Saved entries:
*** Block opens ***
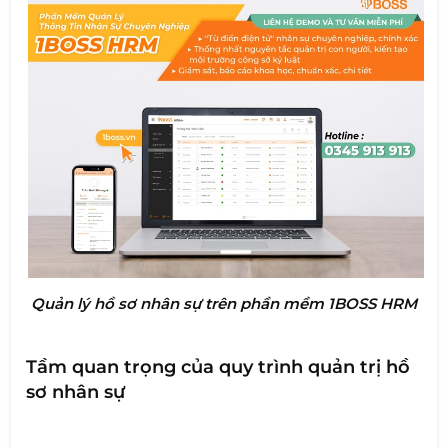
Quản lý hồ sơ nhân sự trên phần mềm 1BOSS HRM
Tầm quan trọng của quy trình quản trị hồ
sơ nhân sự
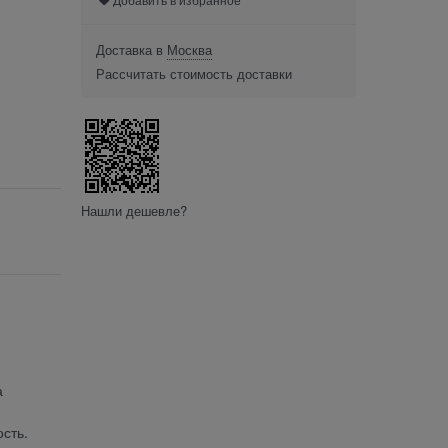
Доставка в
Москва
Рассчитать стоимость доставки
Нашли дешевле?
а
сть.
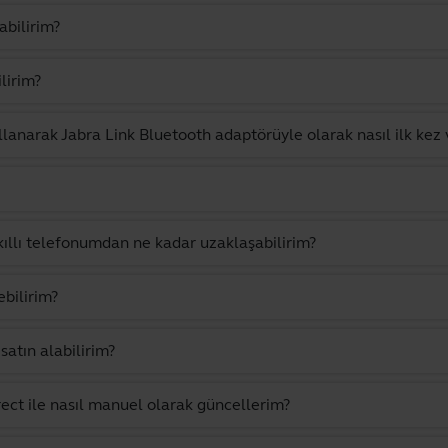
abilirim?
lirim?
ullanarak Jabra Link Bluetooth adaptörüyle olarak nasıl ilk kez 
llı telefonumdan ne kadar uzaklaşabilirim?
ebilirim?
atın alabilirim?
rect ile nasıl manuel olarak güncellerim?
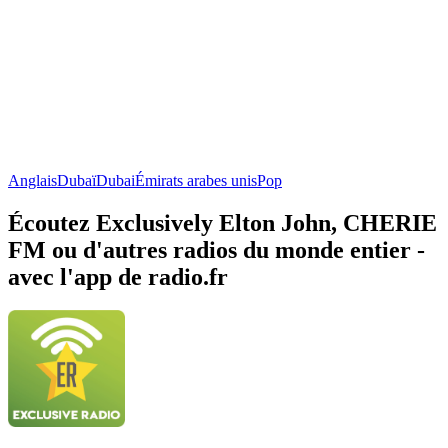
Anglais
Dubaï
Dubai
Émirats arabes unis
Pop
Écoutez Exclusively Elton John, CHERIE
FM ou d'autres radios du monde entier -
avec l'app de radio.fr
*** Block closes ***
### WORK ITEM
Pictures are not part of the copy. Extract exactly the lines from the line containing "Tầm quan trọng của quy trình quản trị hồ" through the final line of the entries above, both included.

### WRITTEN REPLY
Tầm quan trọng của quy trình quản trị hồ
sơ nhân sự
Доставка в
Москва
Рассчитать стоимость доставки
Нашли дешевле?
а
сть.
abilirim?
lirim?
ullanarak Jabra Link Bluetooth adaptörüyle olarak nasıl ilk kez 
llı telefonumdan ne kadar uzaklaşabilirim?
ebilirim?
atın alabilirim?
rect ile nasıl manuel olarak güncellerim?
Anglais
Dubaï
Dubai
Émirats arabes unis
Pop
Écoutez Exclusively Elton John, CHERIE
FM ou d'autres radios du monde entier -
avec l'app de radio.fr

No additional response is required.